W pracach naukowych zastosowano najnowsze metody genetyki molekularnej oraz proteomiki (nauka zajmująca się badaniem białek). Badanie było przyjazne dla dziecka, gdyż wystarczyło pobrać zaledwie kilka kropli krwi. - "Wstępne wyniki są niezwykle interesujące. Wskazują na ogromny poziom skomplikowania procesów zachodzących w organizmie dziecka. Dla przykładu, noworodki o różnym stopniu dojrzałości różniły się produkcją prawie 25proc. swoich białek. Informacje te są nie tylko ważne z naukowego punktu widzenia, ale również z perspektywy praktycznej" - podkreśla prof. Jacek Pietrzyk.
Badając krew wcześniaków, specjaliści Zakładu Genetyki Medycznej posłużyli się mikromacierzami - szklanymi płytkami o powierzchni około 1 cm2, do której przyczepionych jest od kilkudziesięciu tysięcy do nawet kilku milionów tzw. sond. Są to mikroskopijne fragmenty „wzorcowych genów” odpowiadających kilku milionom unikalnych fragmentów prawdziwego materiału genetycznego. Fragment prawdziwego genu obecnego w badanej próbce może przykleić się do sztucznej sondy, co powoduje, że w danym miejscu mikromacierz zaczyna świecić pod wpływem światła lasera.

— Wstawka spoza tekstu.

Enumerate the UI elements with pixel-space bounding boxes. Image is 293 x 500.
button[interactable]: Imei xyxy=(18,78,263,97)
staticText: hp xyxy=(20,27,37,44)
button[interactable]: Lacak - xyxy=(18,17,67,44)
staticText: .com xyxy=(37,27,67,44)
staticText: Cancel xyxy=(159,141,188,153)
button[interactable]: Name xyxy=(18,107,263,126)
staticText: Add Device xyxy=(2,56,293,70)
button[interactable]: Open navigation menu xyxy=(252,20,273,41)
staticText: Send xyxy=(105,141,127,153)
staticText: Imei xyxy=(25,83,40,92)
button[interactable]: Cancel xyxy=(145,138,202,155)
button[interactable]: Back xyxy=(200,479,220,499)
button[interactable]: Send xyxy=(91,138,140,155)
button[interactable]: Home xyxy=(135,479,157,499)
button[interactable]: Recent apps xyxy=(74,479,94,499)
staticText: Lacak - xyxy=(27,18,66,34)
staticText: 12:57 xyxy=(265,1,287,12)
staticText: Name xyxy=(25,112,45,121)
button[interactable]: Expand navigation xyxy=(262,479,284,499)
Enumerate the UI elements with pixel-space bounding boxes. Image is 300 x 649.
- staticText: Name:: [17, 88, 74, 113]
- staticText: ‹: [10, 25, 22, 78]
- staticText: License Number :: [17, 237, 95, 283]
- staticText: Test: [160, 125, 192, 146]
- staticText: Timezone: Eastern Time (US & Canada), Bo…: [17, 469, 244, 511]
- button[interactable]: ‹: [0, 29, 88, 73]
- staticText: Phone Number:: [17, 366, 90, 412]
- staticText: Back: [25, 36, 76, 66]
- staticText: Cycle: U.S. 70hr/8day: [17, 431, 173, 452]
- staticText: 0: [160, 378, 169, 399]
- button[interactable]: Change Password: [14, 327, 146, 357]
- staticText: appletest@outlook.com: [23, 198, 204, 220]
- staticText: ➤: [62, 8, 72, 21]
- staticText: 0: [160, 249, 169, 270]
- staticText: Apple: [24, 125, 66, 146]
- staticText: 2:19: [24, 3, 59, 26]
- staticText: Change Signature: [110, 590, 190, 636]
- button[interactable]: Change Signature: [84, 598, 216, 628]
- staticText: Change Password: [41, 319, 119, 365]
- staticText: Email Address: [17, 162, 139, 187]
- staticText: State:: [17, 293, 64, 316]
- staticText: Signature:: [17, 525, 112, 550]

- "Niezwykłość mikromacierzy polega na tym, że możemy jednocześnie zbadać aktywność całego materiału genetycznego, składającego się u każdego człowieka z około trzech miliardów genetycznych „liter”, tworzących ponad 25 tysięcy genów, z których każdy może być dodatkowo zmodyfikowany przez niedawno odkryte mechanizmy epigenetyczne - mówi prof. Mirosław Bik-Multanowski, kierownik Zakładu Genetyki Medycznej UJ CM i dodaje: - "W naszych badaniach sprawdzamy, jak zachowują się geny ludzkie i bardzo podobne do nich geny myszy. Szukamy mechanizmów powstawania ciężkich powikłań pojawiających się u niektórych wcześniaków. Jeśli dowiemy się, które geny odpowiedzialne są za ciężką chorobę płuc i pogorszenie a nawet utratę wzroku u niektórych, bardzo małych noworodków, będziemy mogli lepiej chronić najbardziej zagrożone dzieci, specjalnie dla nich modyfikując metody leczenia".

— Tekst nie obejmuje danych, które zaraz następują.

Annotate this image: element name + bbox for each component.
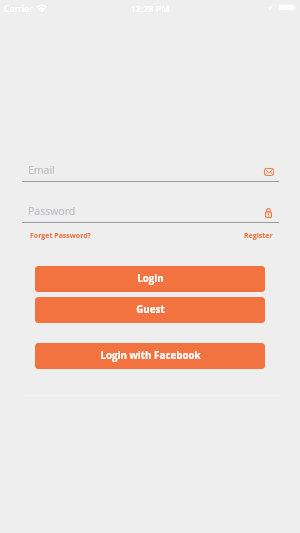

Końcowym etapem analiz będzie synteza danych uzyskanych w eksperymentach norweskich i wyników badań klinicznych. Dzięki temu będzie możliwe potwierdzenie odmienności profili ekspresji genów oraz zawartości białek w komórkach, w przypadku dzieci dotkniętych różnymi powikłaniami wcześniactwa. W dalszej perspektywie naukwocy chcą określić czy dziecko urodzone przedwcześnie posiada genetycznie uwarunkowaną skłonność do wystąpienia powikłań.